Good Morning!

I write this from the dusk of our last Monday here in Clonard, at the beginning of our last week here as a community. Even as we’ve begun the process of saying goodbye to the place that we have known and felt as home for the past year, the embracing of us, both as individuals and as a community, by the larger community continues.

Part of the struggle that I have felt most acutely comes from our assimilation into an existing parish community, a community where lives take place, and not simply my year-long period of service and learning. It is also a community where two previous groups of Teach Bhride-ers have served; I have struggled with living my own persona, and not simply being a faceless American musician (or a Dan Masterton look-a-like). I have followed not only in the footsteps of Carolyn, Martha, Chris, Clarisa, and Patrick, but in the footsteps of many  parishioners of Clonard Church, both living and deceased.
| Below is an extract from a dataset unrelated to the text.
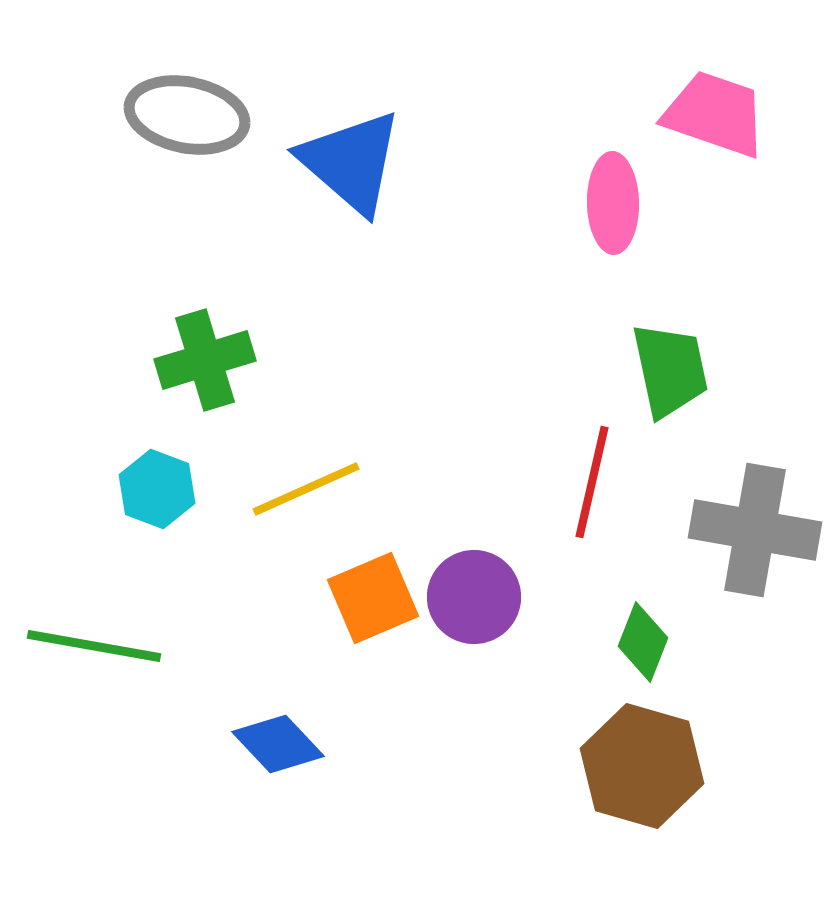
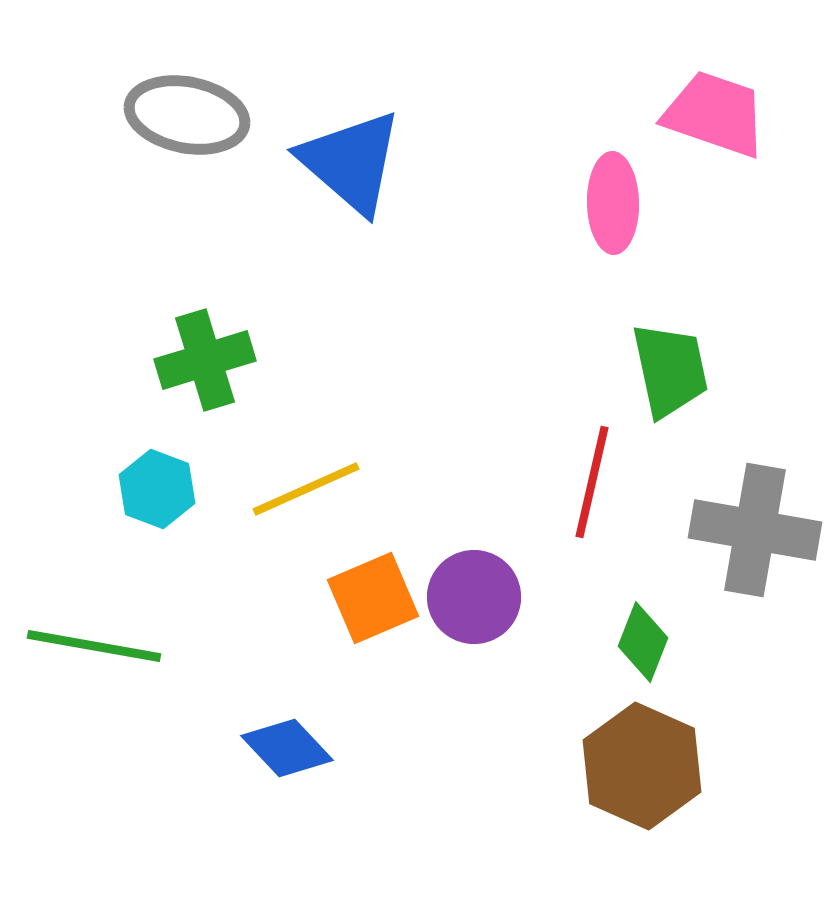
blue diamond: moved 9 px right, 4 px down
brown hexagon: rotated 8 degrees clockwise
I have journeyed not only with Jessica, Dan, and Molly, but with all who make a sacramental home in the Church of the Annunciation.
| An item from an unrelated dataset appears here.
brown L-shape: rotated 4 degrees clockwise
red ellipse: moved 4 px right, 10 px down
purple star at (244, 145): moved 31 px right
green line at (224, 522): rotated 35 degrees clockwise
There are several ways to break this tension – the struggle that I have felt this year. One can do their best to assimilate, or one can be accepted. My deepest gratitude this year has been for the occurrences of both, which is what I have found myself reflecting upon this last week in Wexford.

Yesterday marked the Ordination Mass of Fr. James Cullen and Fr. Pat Duffy to the priesthood, and it was a beautiful ceremony, blessing their vocation and service while also marking our vocations and baptized priesthood as the lay faithful. The confluence of my journey with those of Fr. Cullen and Fr. Duffy is perhaps suited to an “only in Ireland” style of story (where everyone knows everyone, either directly or through one degree of separation), but I will try my best to tell it through the vein in which I have been thinking.

Teach Bhride Season 1 met Pat Duffy at the time of his parish placement in Clonard for  seminary formation; in fact, he was one of the first people that they met. Despite having never met Pat, my journey is caught up with his through the footsteps I have followed. I felt a certain peace and security in praying for and celebrating with Fr. Pat yesterday (as well as today at his first celebration of Mass in Clonard), for it reminded me to be grateful for the way I have been welcomed to Clonard by virtue of the ground laid by Carolyn, Chris, Martha, Clarisa, and Patrick.

I met James Cullen through a World Youth Day reunion at Glendalough in September, courtesy of Jessica’s pilgrimage to WYD with a group from the Diocese of Ferns. During an evening of craic and an early morning prayer walk, I had a good chance to talk with James  (including the both of us trying to remember all the words to Salve Regina at 3:00 am, among other things). I promised to keep him in my prayers, and to see him at his ordination in June. Only a week ago, I realized that I knew James’s sister-in-law through the Menapians, the athletics club that has been an incredible family for me during my time here. In praying for and celebrating with James yesterday, I felt grateful for the ways in which I have joined and have been welcomed to the southeast of Ireland by the goodness of the people here.

The theme of the recent Eucharistic Congress in Dublin which comes to mind now as I wrap this post up was “Communion with Christ and with one another.” I am grateful for and humbled by both my struggles with finding my place in the community here in Clonard, and for the ways in which community was found; in the ways that communion was encountered. My gratitude and humility would be misplaced, however, if I left this place exactly as it found me, or took the goodbyes and signs of parting at a face value. I must recognize that my common journey with the people I have met here will not end with a parting of ways in a week’s time, but will continue ever on in the Eucharist, in a communal thanksgiving of sacrifice and praise that we share through time and space, in journeying together toward Christ.

I pray that you have a beautiful day: may God hold you in the palm of His hand by the embraces of those around you.